| TRY IT |
Scan the records for the string "boutique" and copy every line that holds it.

==========

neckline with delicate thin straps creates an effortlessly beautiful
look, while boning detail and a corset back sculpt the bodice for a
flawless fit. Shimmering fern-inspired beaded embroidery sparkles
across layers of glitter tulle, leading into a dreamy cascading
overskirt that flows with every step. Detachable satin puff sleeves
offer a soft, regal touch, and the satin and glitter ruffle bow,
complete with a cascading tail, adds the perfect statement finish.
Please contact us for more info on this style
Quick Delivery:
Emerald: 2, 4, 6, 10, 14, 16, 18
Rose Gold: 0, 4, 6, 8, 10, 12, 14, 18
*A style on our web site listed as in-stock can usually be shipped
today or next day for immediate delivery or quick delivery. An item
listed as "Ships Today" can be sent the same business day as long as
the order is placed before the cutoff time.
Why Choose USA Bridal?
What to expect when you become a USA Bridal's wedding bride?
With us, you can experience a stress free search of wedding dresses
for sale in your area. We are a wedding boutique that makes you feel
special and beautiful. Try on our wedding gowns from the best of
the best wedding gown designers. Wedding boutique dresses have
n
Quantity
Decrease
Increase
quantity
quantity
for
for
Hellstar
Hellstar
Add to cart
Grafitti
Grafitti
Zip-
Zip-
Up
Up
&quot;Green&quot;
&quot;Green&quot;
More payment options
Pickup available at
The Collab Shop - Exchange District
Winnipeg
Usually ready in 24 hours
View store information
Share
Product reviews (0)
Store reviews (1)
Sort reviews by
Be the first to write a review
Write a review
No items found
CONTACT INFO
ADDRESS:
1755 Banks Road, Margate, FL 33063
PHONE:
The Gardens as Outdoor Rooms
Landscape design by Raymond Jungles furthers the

==========

| SOLUTION TO THIS EXERCISE |
for sale in your area. We are a wedding boutique that makes you feel
the best wedding gown designers. Wedding boutique dresses have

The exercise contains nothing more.